A question about critic-loss in discrete sac？

Question

A question about critic-loss in discrete sac？

outshine-J opened this issue 2 years ago · 5 comments

I applied the code of discrete sac to a custom discrete action environment. During the training process, I found that the loss of critic did not decrease but increased, and the critic-loss value after the increase was very large, even reaching 200+, what is the problem? Caused, how can I fix it? thanks.

Answer 1 · 2022-10-08T07:05:50.000Z

您好，我是范仁义，您的邮件我已经收到，我会尽快处理，谢谢。

Answer 2 · 2022-10-08T07:28:24.000Z

Added, the same happens even if I crop the reward.

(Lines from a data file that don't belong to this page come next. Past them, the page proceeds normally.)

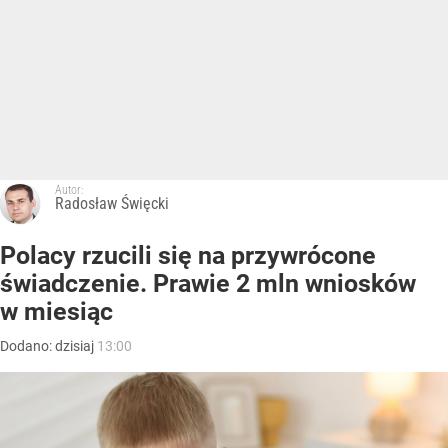
Autor:
Radosław Święcki
Polacy rzucili się na przywrócone
świadczenie. Prawie 2 mln wniosków
w miesiąc
Dodano:
dzisiaj
13:00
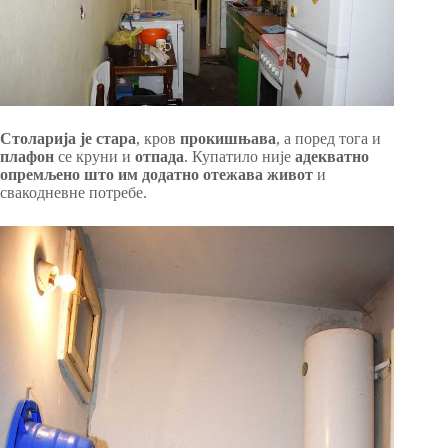
Столарија је стара
, кров
прокишњава
, а поред тога и
плафон
се круни и
отпада
. Купатило није
адекватно
опремљено што им додатно отежава живот
и
свакодневне потребе.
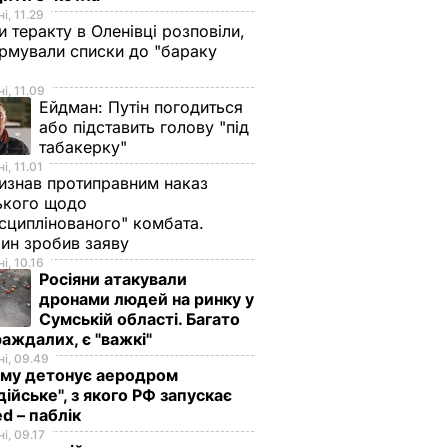
і, 11.29
и теракту в Оленівці розповіли,
рмували списки до "бараку
і, 11.09
Ейдман:
Путін погодиться
або підставить голову "під
табакерку"
і, 11.01
изнав протиправним наказ
ького щодо
сциплінованого" комбата.
ин зробив заяву
і, 10.16
Росіяни атакували
дронами людей на ринку у
Сумській області. Багато
аждалих, є "важкі"
і, 09.49
иму детонує аеродром
дійське", з якого РФ запускає
d – паблік
і, 09.17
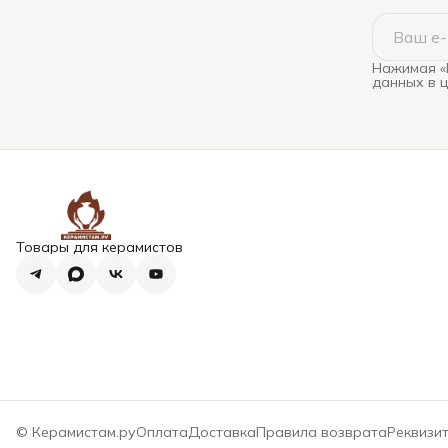
Нажимая «
данных в 
Товары для керамистов
© Керамистам.ру
Оплата
Доставка
Правила возврата
Реквизи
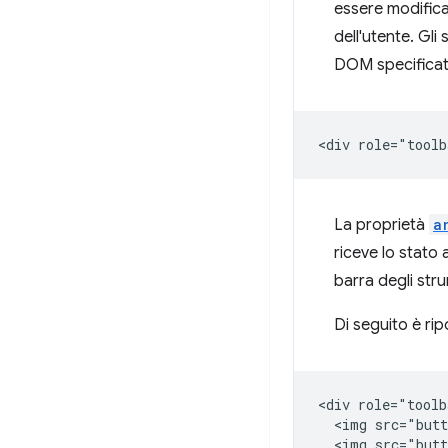
essere modificat
dell'utente. Gli
DOM specificati
La proprietà
a
riceve lo stato 
barra degli stru
Di seguito è ri
<div role="toolb
  <img src="butt
  <img src="butt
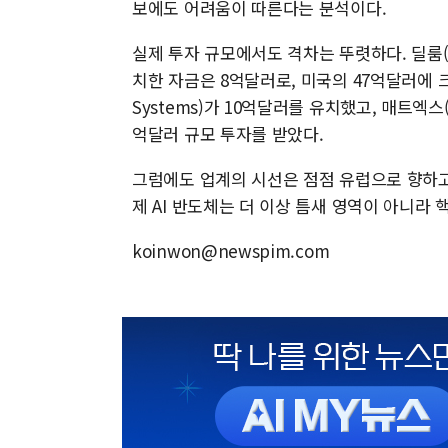
보에도 어려움이 따른다는 분석이다.
실제 투자 규모에서도 격차는 뚜렷하다. 딜룸(De
치한 자금은 8억달러로, 미국의 47억달러에 크
Systems)가 10억달러를 유치했고, 매트엑스(Ma
억달러 규모 투자를 받았다.
그럼에도 업계의 시선은 점점 유럽으로 향하고
제 AI 반도체는 더 이상 틈새 영역이 아니라 
koinwon@newspim.com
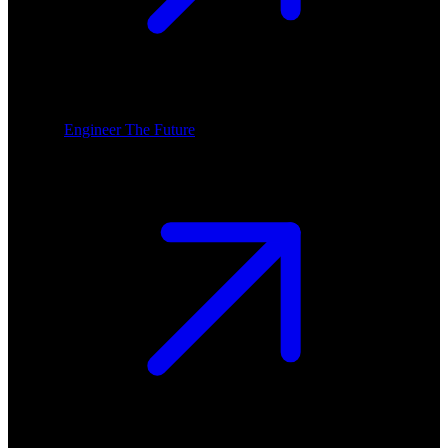
Engineer The Future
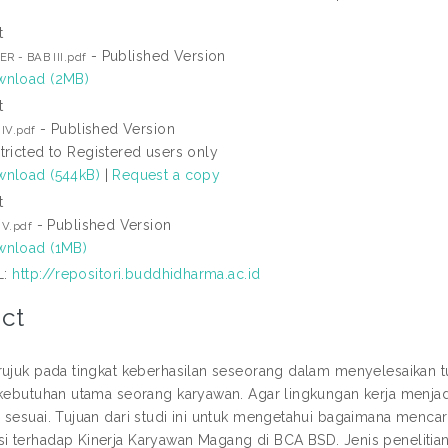
t
- Published Version
R - BAB III.pdf
nload (2MB)
t
- Published Version
IV.pdf
tricted to Registered users only
nload (544kB)
|
Request a copy
t
- Published Version
 V.pdf
nload (1MB)
L:
http://repositori.buddhidharma.ac.id
ct
rujuk pada tingkat keberhasilan seseorang dalam menyelesaikan
 kebutuhan utama seorang karyawan. Agar lingkungan kerja menjad
 sesuai. Tujuan dari studi ini untuk mengetahui bagaimana mencar
 terhadap Kinerja Karyawan Magang di BCA BSD. Jenis penelitian in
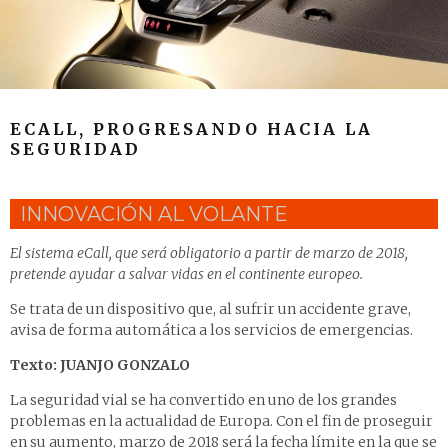
ECALL, PROGRESANDO HACIA LA
SEGURIDAD
INNOVACIÓN AL VOLANTE
El sistema eCall, que será obligatorio a partir de marzo de 2018,
pretende ayudar a salvar vidas en el continente europeo.
Se trata de un dispositivo que, al sufrir un accidente grave,
avisa de forma automática a los servicios de emergencias.
Texto: JUANJO GONZALO
La seguridad vial se ha convertido en uno de los grandes
problemas en la actualidad de Europa. Con el fin de proseguir
en su aumento, marzo de 2018 será la fecha límite en la que se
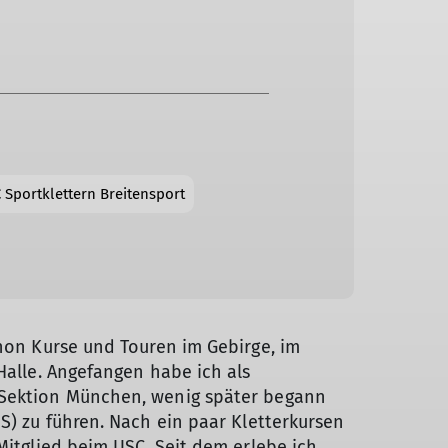
C Sportklettern Breitensport
chon Kurse und Touren im Gebirge, im
Halle. Angefangen habe ich als
 Sektion München, wenig später begann
S) zu führen. Nach ein paar Kletterkursen
Mitglied beim USC. Seit dem erlebe ich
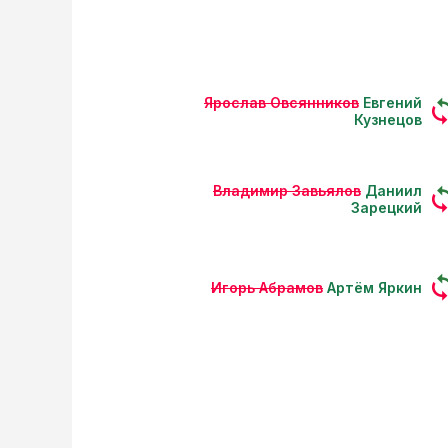
Ярослав Овсянников
Евгений
Кузнецов
Владимир Завьялов
Даниил
Зарецкий
Игорь Абрамов
Артём Яркин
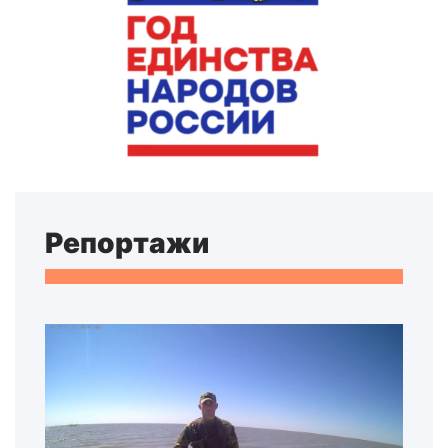
Репортажи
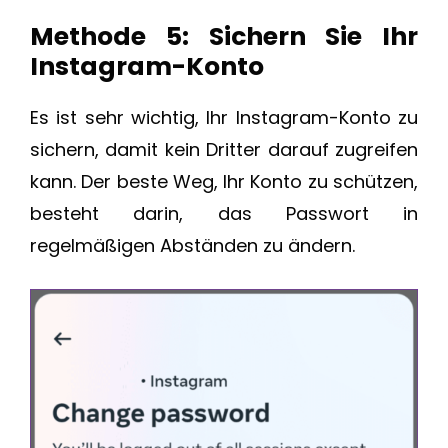
Methode 5: Sichern Sie Ihr
Instagram-Konto
Es ist sehr wichtig, Ihr Instagram-Konto zu
sichern, damit kein Dritter darauf zugreifen
kann. Der beste Weg, Ihr Konto zu schützen,
besteht darin, das Passwort in
regelmäßigen Abständen zu ändern.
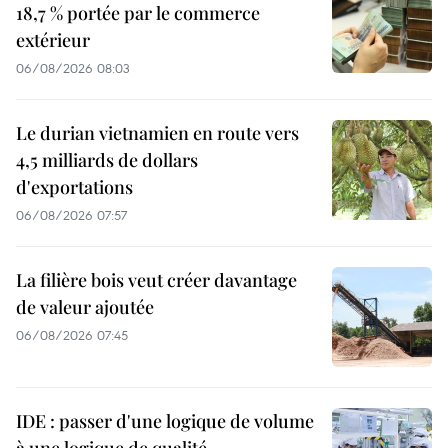
18,7 % portée par le commerce
extérieur
06/08/2026 08:03
Le durian vietnamien en route vers
4,5 milliards de dollars
d'exportations
06/08/2026 07:57
La filière bois veut créer davantage
de valeur ajoutée
06/08/2026 07:45
IDE : passer d'une logique de volume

Answer 3 · 2022-11-04T08:45:36.000Z

@outshine-J
Hello, I have encountered the same problem, have you solved it?

Answer 4 · 2022-11-04T08:45:53.000Z

您好，我是范仁义，您的邮件我已经收到，我会尽快处理，谢谢。

Answer 5 · 2022-11-04T09:01:40.000Z

@Mengyu-Messic
You can find the answer by following the link. toshikwa/sac-discrete.pytorch#12 (comment). Other than that you can change this by setting a fixed temperature.